§ **PROBLEM TO SOLVE**
Spot each line in the data below containing "Shift" and copy it.

§ **THE INPUT**
[Start of section]

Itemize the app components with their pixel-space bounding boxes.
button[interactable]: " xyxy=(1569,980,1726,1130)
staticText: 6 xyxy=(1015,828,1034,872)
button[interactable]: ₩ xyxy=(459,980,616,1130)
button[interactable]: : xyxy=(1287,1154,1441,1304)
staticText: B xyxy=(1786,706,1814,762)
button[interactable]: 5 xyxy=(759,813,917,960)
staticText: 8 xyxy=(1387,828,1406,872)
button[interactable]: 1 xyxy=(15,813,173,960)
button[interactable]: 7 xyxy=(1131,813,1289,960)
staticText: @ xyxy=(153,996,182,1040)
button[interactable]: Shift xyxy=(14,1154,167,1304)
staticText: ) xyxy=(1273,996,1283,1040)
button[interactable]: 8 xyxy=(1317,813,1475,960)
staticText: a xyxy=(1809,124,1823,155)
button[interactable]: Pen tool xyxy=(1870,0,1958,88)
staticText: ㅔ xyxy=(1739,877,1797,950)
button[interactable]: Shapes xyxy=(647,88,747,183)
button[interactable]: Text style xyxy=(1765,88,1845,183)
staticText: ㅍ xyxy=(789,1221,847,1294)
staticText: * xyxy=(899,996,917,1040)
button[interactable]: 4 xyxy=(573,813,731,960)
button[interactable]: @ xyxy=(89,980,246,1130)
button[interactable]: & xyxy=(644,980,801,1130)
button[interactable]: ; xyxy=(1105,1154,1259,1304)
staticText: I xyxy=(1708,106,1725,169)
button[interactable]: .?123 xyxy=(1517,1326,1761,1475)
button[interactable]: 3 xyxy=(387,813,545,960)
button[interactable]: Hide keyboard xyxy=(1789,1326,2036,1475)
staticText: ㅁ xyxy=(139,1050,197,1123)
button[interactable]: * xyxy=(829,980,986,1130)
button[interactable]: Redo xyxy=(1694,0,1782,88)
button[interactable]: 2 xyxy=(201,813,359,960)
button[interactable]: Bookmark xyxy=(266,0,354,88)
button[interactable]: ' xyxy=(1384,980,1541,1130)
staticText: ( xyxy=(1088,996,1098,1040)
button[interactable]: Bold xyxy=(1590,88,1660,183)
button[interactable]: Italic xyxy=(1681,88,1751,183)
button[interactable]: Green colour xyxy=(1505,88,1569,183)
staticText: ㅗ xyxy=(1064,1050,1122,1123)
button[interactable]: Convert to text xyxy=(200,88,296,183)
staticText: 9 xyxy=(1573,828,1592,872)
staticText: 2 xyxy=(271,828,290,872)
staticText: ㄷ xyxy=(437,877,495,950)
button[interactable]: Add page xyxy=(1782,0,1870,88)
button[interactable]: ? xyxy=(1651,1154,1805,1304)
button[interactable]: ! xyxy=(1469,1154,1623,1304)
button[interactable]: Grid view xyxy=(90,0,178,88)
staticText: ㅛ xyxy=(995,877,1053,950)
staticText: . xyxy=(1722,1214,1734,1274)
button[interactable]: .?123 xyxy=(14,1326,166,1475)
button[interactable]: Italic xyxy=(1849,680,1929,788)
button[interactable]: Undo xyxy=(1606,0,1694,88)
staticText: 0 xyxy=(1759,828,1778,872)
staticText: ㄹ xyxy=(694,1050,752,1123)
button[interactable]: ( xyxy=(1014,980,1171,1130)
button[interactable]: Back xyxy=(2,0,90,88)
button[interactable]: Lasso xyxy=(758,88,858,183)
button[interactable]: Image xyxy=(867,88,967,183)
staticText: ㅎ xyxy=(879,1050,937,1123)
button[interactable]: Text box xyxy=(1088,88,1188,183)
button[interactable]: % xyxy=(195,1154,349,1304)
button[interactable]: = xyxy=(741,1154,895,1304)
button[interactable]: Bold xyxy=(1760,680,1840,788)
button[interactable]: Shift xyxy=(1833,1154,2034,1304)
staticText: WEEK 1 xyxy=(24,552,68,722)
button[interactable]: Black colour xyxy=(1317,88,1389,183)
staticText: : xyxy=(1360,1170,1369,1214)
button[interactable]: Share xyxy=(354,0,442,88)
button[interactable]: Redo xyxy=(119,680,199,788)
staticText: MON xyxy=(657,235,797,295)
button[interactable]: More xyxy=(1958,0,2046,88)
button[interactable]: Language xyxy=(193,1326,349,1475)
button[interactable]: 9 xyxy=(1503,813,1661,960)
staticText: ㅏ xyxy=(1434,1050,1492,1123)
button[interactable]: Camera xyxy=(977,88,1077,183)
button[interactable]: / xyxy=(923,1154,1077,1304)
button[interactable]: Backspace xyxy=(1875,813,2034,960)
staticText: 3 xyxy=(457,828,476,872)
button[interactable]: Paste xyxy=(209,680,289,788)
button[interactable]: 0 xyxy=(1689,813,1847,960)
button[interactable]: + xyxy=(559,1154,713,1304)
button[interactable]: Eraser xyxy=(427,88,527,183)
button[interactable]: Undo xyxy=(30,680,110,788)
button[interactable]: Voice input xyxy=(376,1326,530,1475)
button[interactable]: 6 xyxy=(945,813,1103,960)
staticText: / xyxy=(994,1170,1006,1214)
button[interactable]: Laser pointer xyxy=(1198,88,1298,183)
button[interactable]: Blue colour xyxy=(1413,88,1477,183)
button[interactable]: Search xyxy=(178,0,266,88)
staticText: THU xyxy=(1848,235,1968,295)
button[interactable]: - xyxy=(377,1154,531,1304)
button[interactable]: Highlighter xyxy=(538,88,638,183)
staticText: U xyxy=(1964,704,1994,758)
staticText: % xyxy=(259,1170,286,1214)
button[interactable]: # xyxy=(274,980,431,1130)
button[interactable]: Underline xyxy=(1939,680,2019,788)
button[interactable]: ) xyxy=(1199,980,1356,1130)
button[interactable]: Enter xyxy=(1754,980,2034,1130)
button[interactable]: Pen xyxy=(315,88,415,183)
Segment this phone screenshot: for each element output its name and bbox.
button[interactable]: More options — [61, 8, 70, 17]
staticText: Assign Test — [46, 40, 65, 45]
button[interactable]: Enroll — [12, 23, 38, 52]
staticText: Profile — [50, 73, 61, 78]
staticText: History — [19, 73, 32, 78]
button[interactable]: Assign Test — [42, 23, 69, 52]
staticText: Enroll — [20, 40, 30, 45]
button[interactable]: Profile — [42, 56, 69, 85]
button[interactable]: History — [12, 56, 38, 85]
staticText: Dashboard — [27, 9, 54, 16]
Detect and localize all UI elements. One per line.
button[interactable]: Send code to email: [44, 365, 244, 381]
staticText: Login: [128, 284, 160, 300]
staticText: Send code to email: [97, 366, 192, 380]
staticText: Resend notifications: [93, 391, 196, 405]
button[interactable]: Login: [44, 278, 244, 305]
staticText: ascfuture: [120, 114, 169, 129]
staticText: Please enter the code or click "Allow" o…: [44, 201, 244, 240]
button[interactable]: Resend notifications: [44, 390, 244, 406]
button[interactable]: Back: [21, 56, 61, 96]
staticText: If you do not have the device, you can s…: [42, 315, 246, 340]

[End of section]

§ **COMPLETED EXERCISE**
button[interactable]: Shift xyxy=(14,1154,167,1304)
button[interactable]: Shift xyxy=(1833,1154,2034,1304)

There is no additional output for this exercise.